Collected data

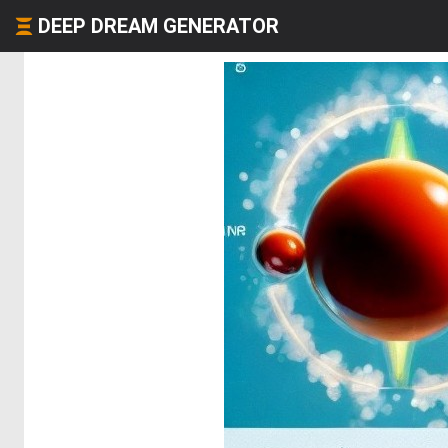
DEEP DREAM GENERATOR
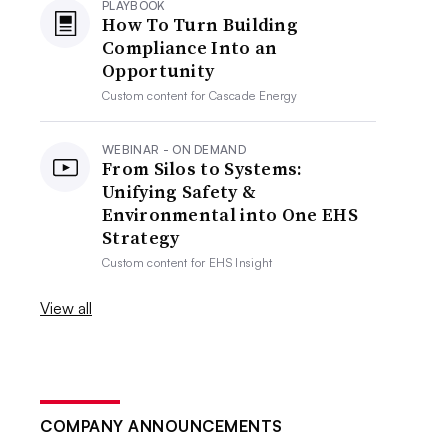
PLAYBOOK
How To Turn Building
Compliance Into an
Opportunity
Custom content for
Cascade Energy
WEBINAR - ON DEMAND
From Silos to Systems:
Unifying Safety &
Environmental into One EHS
Strategy
Custom content for
EHS Insight
View all
COMPANY ANNOUNCEMENTS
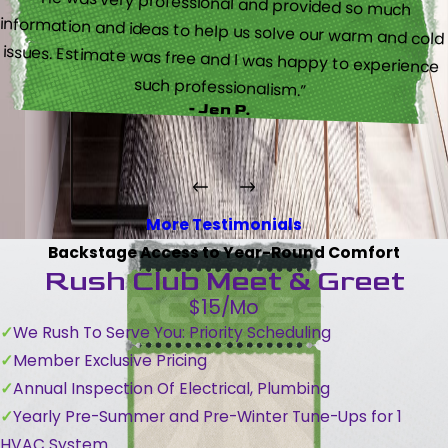
“He was very professional and provided so much
information and ideas to help us solve our warm and cold
issues. Estimate was free and I was happy to experience
such professionalism.”
- Jen P.
More Testimonials
Backstage Access to Year-Round Comfort
Rush Club Meet & Greet
$15/Mo
We Rush To Serve You: Priority Scheduling
Member Exclusive Pricing
Annual Inspection Of Electrical, Plumbing
Yearly Pre-Summer and Pre-Winter Tune-Ups for 1
HVAC System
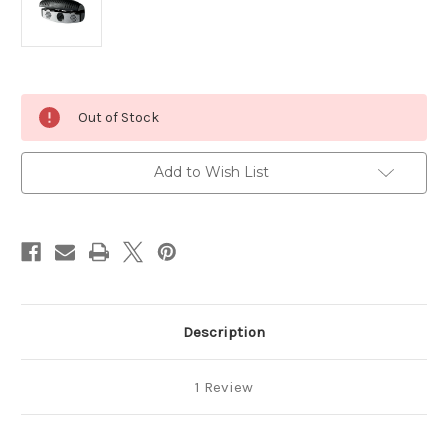
Current
Out of Stock
Stock:
Add to Wish List
Description
1 Review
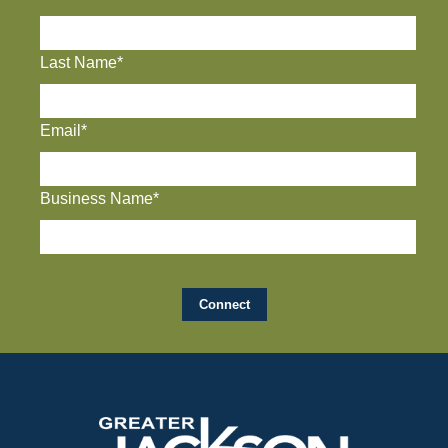
Last Name*
Email*
Business Name*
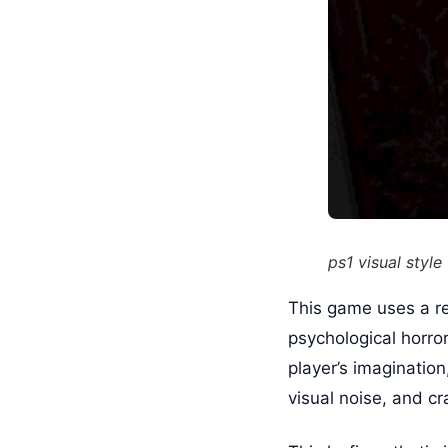
ps1 visual style
This game uses a re
psychological horror
player’s imaginatio
visual noise, and c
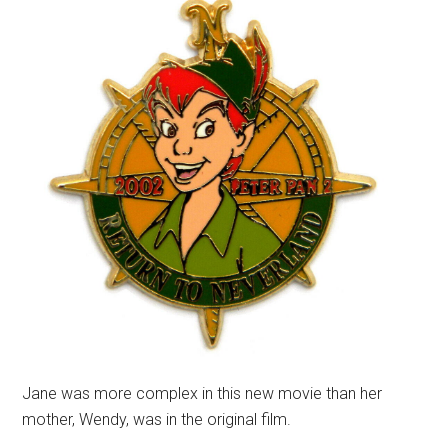
Jane was more complex in this new movie than her
mother, Wendy, was in the original film.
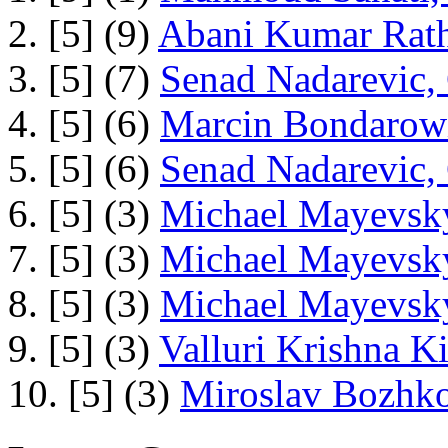
2. [5] (9)
Abani Kumar Rath
3. [5] (7)
Senad Nadarevic,
4. [5] (6)
Marcin Bondarowi
5. [5] (6)
Senad Nadarevic,
6. [5] (3)
Michael Mayevsky
7. [5] (3)
Michael Mayevsky
8. [5] (3)
Michael Mayevsky
9. [5] (3)
Valluri Krishna Ki
10. [5] (3)
Miroslav Bozhko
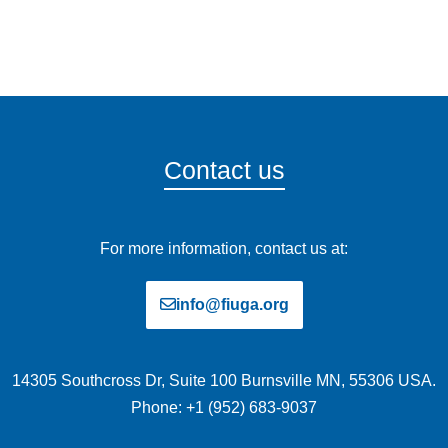
Contact us
For more information, contact us at:
info@fiuga.org
14305 Southcross Dr, Suite 100 Burnsville MN, 55306 USA.
Phone: +1 (952) 683-9037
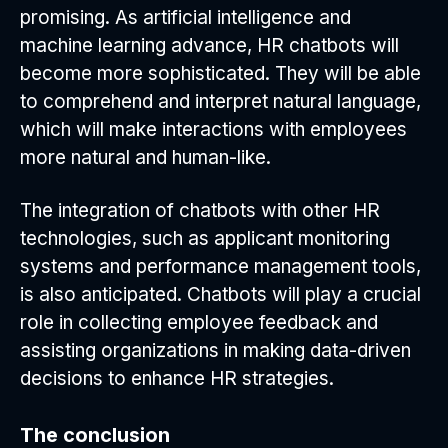
promising. As artificial intelligence and
machine learning advance, HR chatbots will
become more sophisticated. They will be able
to comprehend and interpret natural language,
which will make interactions with employees
more natural and human-like.
The integration of chatbots with other HR
technologies, such as applicant monitoring
systems and performance management tools,
is also anticipated. Chatbots will play a crucial
role in collecting employee feedback and
assisting organizations in making data-driven
decisions to enhance HR strategies.
The conclusion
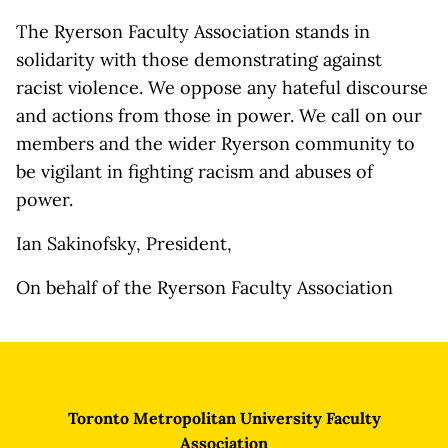
The Ryerson Faculty Association stands in
solidarity with those demonstrating against
racist violence. We oppose any hateful discourse
and actions from those in power. We call on our
members and the wider Ryerson community to
be vigilant in fighting racism and abuses of
power.
Ian Sakinofsky, President,
On behalf of the Ryerson Faculty Association
Toronto Metropolitan University Faculty
Association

[Problem statement]:
Report every line in the data above in which the word "those" appears.

[Answer to this problem]:
solidarity with those demonstrating against
and actions from those in power. We call on our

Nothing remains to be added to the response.